本当は一人の方が気楽なのだけど、辺境伯領の治安がよくわからないので安全には配慮しなければならない。いくらルードヴィッヒ様に疎まれていようとも、私はコンフィチュール辺境伯夫人なのだ。
「はい。危ない場所へはお連れできませんが、旦那様から奥様の外出は自由にしてよいと伺っております。どちらに行かれるのでしょうか?」
「コンフィチュール領には保護猫施設があると聞いているわ。そこに行きたいの。」
「保護猫施設にですかっ!?」
コンフィチュール領には王家直轄の保護猫施設があると聞いている。
王都にも王妃様が直接管理されている保護猫施設があるが、実は各地に王家直轄の保護猫施設があるのだ。
「ええ。そうよ。駄目かしら?」
ライラが驚いたように声をあげる。
やはり猫を飼いたいというのは貴族としては好ましくないことなのかしら。
でも、王妃様も王子妃様も猫を大事に飼っているという。
貴族の中でもそれほど多くはないが、王妃様や王子妃様が猫を飼っているという噂を聞いて、それならば自分も……と名乗りを上げる者もいると聞く。

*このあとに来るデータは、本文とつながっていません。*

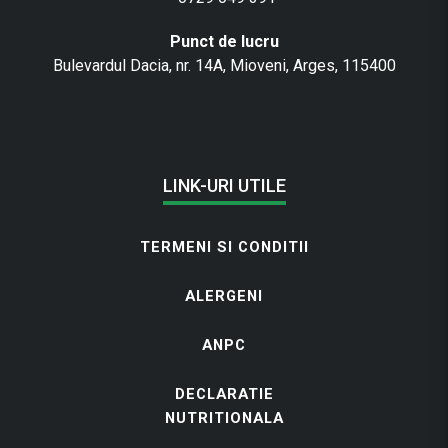
Punct de lucru
Bulevardul Dacia, nr. 14A, Mioveni, Arges, 115400
LINK-URI UTILE
TERMENI SI CONDITII
ALERGENI
ANPC
DECLARATIE
NUTRITIONALA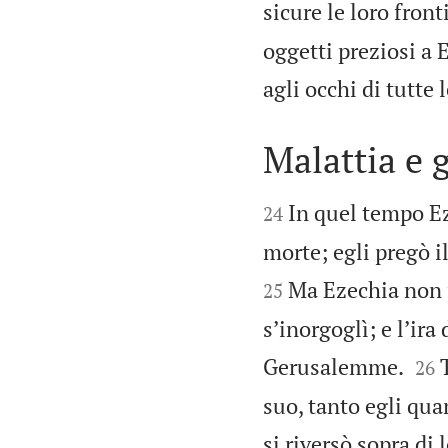
sicure le loro front
oggetti preziosi a E
agli occhi di tutte 
Malattia e 


In quel tempo Ez
24
morte; egli pregò il
Ma Ezechia non f
25
s’inorgoglì; e l’ira


Gerusalemme.
26
suo, tanto egli qua
si riversò sopra di 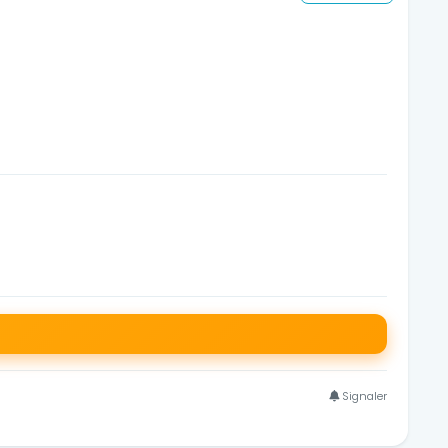
Signaler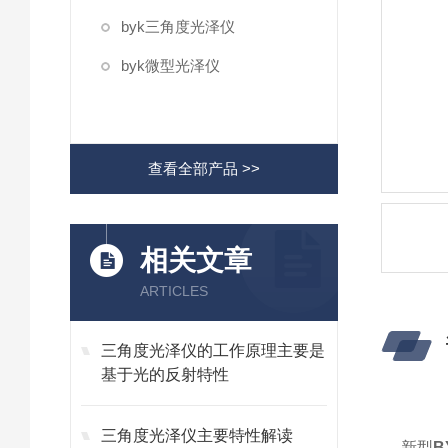
byk三角度光泽仪
byk微型光泽仪
查看全部产品 >>
相关文章
ARTICLES
三角度光泽仪的工作原理主要是
基于光的反射特性
三角度光泽仪主要特性解读
新型
B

ただ、貴族が猫を飼いだしたのはここ最近のことで、まだまだ貴族の中には猫を、役にもたたない獣を飼うだなんて……という意見も多い。
私が育ったママレード伯爵家も猫を飼うだなんて汚らわしいとお父様が反対をしていた。母や私、妹は可愛らしい猫を迎え入れたかったのだけれども、お父様には逆らって飼うことなどできなかった。
「いいえ!いいえ!!奥様、是非保護猫施設に参りましょう!視察でしょうか?それとも猫を家族としてお迎えになられるのでしょうか?」
……ん?
なんだかライラの反応が思っていたのと違うような気がする。
いつもより声が弾んでいるし、表情がいつもよりとても明るい。なんだか、とても嬉しそうだ。
眉を顰めるかと思ったんだけど。
もしかして、コンフィチュール辺境伯邸は猫を歓迎しているのかしら?それにしては、猫を飼っている様子が全くないのだけれども。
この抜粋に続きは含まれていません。